When Feiko makes a movie of him jumping through the glass panes in an object he has created himself, he won’t show the jump, but the clearing away of the pile of broken glass afterward. When he stages a slapstick mishap by perching a potted plant on the very edge of a shelf, right over his head, with a cat close by who should be toppling over the plant, then all we see is Feiko waiting in vain for the plant to fall. The cat could not be bothered. Feiko Beckers combines spatial installations, design, performance and film. The results are intelligent and conceptual while surprisingly simple.
For Yoghurt Beckers drew inspiration from the 17th-century wig stands he had seen at the Victoria & Albert Museum in London. Abstract, geometric shapes on a stand, made from ceramics, often with pretty embellishments in Delft blue, and in various sizes. Probably they weren’t always used as wig stands, but also as decorative objects. Beckers likes to play with the function of an object. When we make or say something we have a certain intention, but the interpretation can be very different. And that’s OK, sometimes you have to allow for it.

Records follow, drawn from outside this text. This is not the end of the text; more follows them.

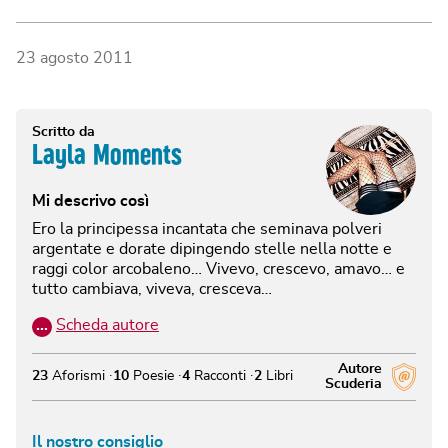
23 agosto 2011
Scritto da
Layla Moments
Mi descrivo così
Ero la principessa incantata che seminava polveri
argentate e dorate dipingendo stelle nella notte e
raggi color arcobaleno… Vivevo, crescevo, amavo… e
tutto cambiava, viveva, cresceva…
…
Scheda autore
Autore
23
Aforismi
10
Poesie
4
Racconti
2
Libri
Scuderia
Il nostro consiglio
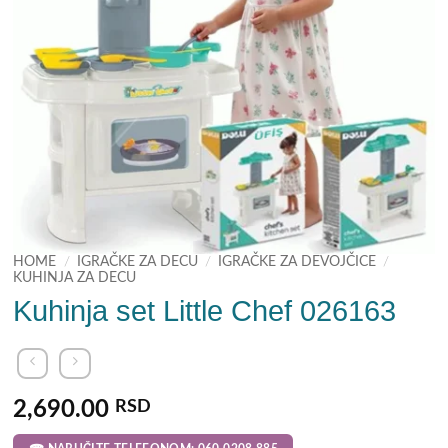
HOME
/
IGRAČKE ZA DECU
/
IGRAČKE ZA DEVOJČICE
/
KUHINJA ZA DECU
Kuhinja set Little Chef 026163
2,690.00
RSD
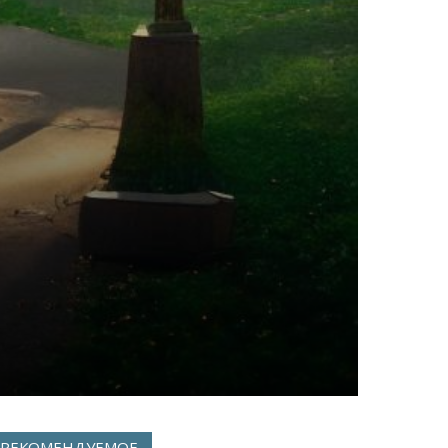
РЕКОМЕНДУЕМОЕ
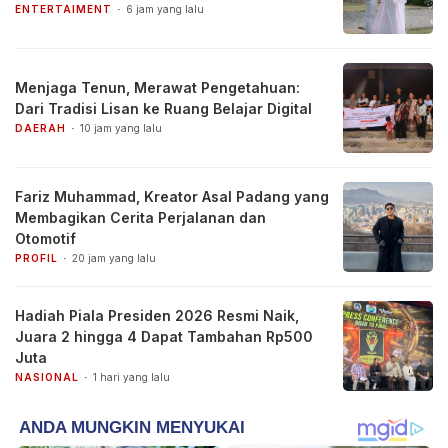
ENTERTAIMENT
6 jam yang lalu
Menjaga Tenun, Merawat Pengetahuan:
Dari Tradisi Lisan ke Ruang Belajar Digital
DAERAH
10 jam yang lalu
Fariz Muhammad, Kreator Asal Padang yang
Membagikan Cerita Perjalanan dan
Otomotif
PROFIL
20 jam yang lalu
Hadiah Piala Presiden 2026 Resmi Naik,
Juara 2 hingga 4 Dapat Tambahan Rp500
Juta
NASIONAL
1 hari yang lalu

At Fort Ruigenhoek Beckers is showing a video in which he is giving the wig stands new purposes. And the ceramic objects themselves can also be admired at the fort. Who says they are static objects? Watching them, you’d swear they could come alive at any moment.
Feiko Beckers graduated from Minerva Academie in Groningen in 2006. In 2010 and 2011 he was artist in residence at the Rijksakademie voor Beeldende Kunsten in Amsterdam and in 2013 at Palais de Tokyo in Paris.